Tuesday, March 19, 2013

OAXACAN WOODEN ANIMALITAS AT FISHER SCHOOL

 

 

 

 On Tuesday, March 12, the fourth grade students worked in the art room at Fisher School with two artists from South Shore Art Center in Cohasset, MA on a cultural enrichment project entitled "Animalitas". This program was coordinated by Mrs. Hirschfeld and sponsored by the Fisher School PAC to offer an opportunity for students to learn an art form from another culture.   Looking to Mexico, they learned about the centuries old tradition of carving from wood the spiritual figures for churches and temples, masks for festivals and carnivals and most recently, animalitas or alebrijes, "fantasy figures." 

     In the 1960s, Manuel Jimenez, a goat herder from Oaxaca, a small agrarian community in southeastern Mexico, began carving the soft copal wood into fantastical animals, animalitas, which consist of different parts of several animals, joined to make one imaginary, fantastic creature often viewed as possessing magical powers.
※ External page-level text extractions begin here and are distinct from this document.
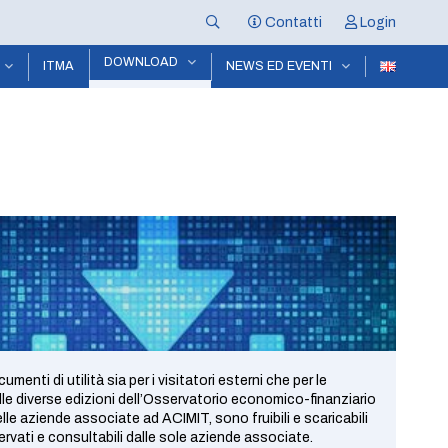
Contatti
Login
DOWNLOAD
ITMA
NEWS ED EVENTI
enti di utilità sia per i visitatori esterni che per le
le diverse edizioni dell’Osservatorio economico-finanziario
lle aziende associate ad ACIMIT, sono fruibili e scaricabili
servati e consultabili dalle sole aziende associate.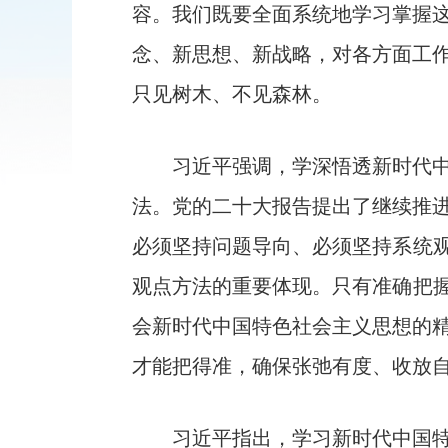
容。我们既要全面系统地学习掌握
念、新思想、新战略，对各方面工
只见树木、不见森林。
习近平强调，学深悟透新时代
法。党的二十大报告提出了继续推
必须坚持问题导向、必须坚持系统观
观点方法的重要体现。只有准确把握
会新时代中国特色社会主义思想的
才能把得准，确保张弛有度、收放
习近平指出，学习新时代中国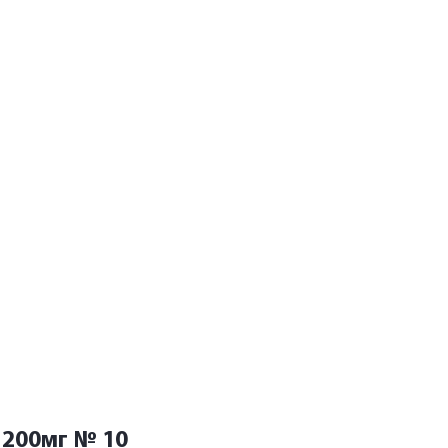
 200мг № 10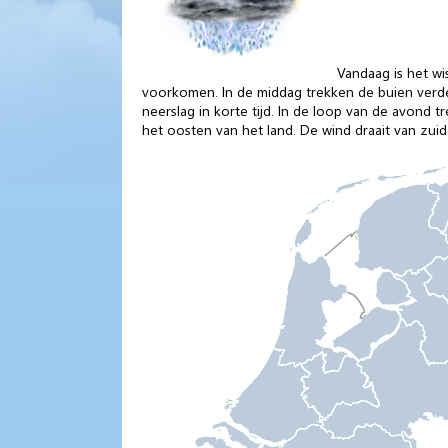
Vandaag is het w
voorkomen. In de middag trekken de buien verde
neerslag in korte tijd. In de loop van de avond 
het oosten van het land. De wind draait van zuido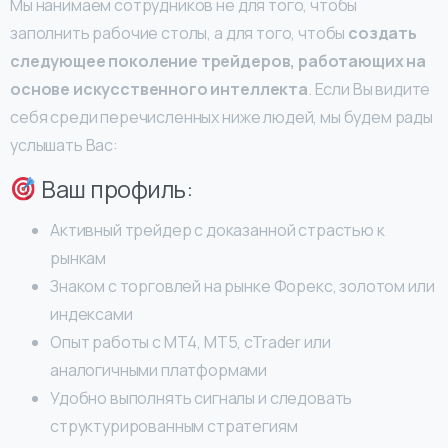
Мы нанимаем сотрудников не для того, чтобы
заполнить рабочие столы, а для того, чтобы
создать
следующее поколение трейдеров, работающих на
основе искусственного интеллекта
. Если Вы видите
себя среди перечисленных ниже людей, мы будем рады
услышать Вас:
Ваш профиль:
Активный трейдер с доказанной страстью к
рынкам
Знаком с торговлей на рынке Форекс, золотом или
индексами
Опыт работы с MT4, MT5, cTrader или
аналогичными платформами
Удобно выполнять сигналы и следовать
структурированным стратегиям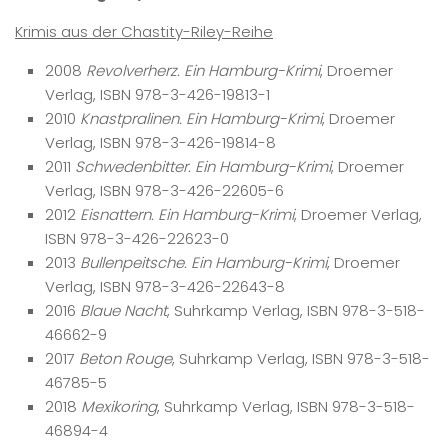
Krimis aus der Chastity-Riley-Reihe
2008
Revolverherz. Ein Hamburg-Krimi
, Droemer
Verlag, ISBN 978-3-426-19813-1
2010
Knastpralinen. Ein Hamburg-Krimi
, Droemer
Verlag, ISBN 978-3-426-19814-8
2011
Schwedenbitter. Ein Hamburg-Krimi
, Droemer
Verlag, ISBN 978-3-426-22605-6
2012
Eisnattern. Ein Hamburg-Krimi
, Droemer Verlag,
ISBN 978-3-426-22623-0
2013
Bullenpeitsche. Ein Hamburg-Krimi
, Droemer
Verlag, ISBN 978-3-426-22643-8
2016
Blaue Nacht
, Suhrkamp Verlag, ISBN 978-3-518-
46662-9
2017
Beton Rouge
, Suhrkamp Verlag, ISBN 978-3-518-
46785-5
2018
Mexikoring
, Suhrkamp Verlag, ISBN 978-3-518-
46894-4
Other members of Jimenez' family painted them with bright acrylic paints, covering them with intricate decorations of spots, stripes and other fascinating patterns. Animalitas became very popular in the American tourist market in Oaxaca at this time and are now in museum and private collections throughout the world.

     After creating sketches of their imaginary animals, the students worked with brightly colored modeling clay to create the bodies, necks, heads, tails, wings, scales, horns, tails, ears, etc. of their animals.  Using contrasting colored clay and popsicle sticks to create decorations and textures, the students used their imaginations to create their unique animalitas.  Some of the masterpieces they made were named: "Girafacorn;" "Deleagle;"

"Zeusafox;" "Snagon."A.  The students were very proud of their sculptures and look forward to seeing them on display in the Media Center in the near future.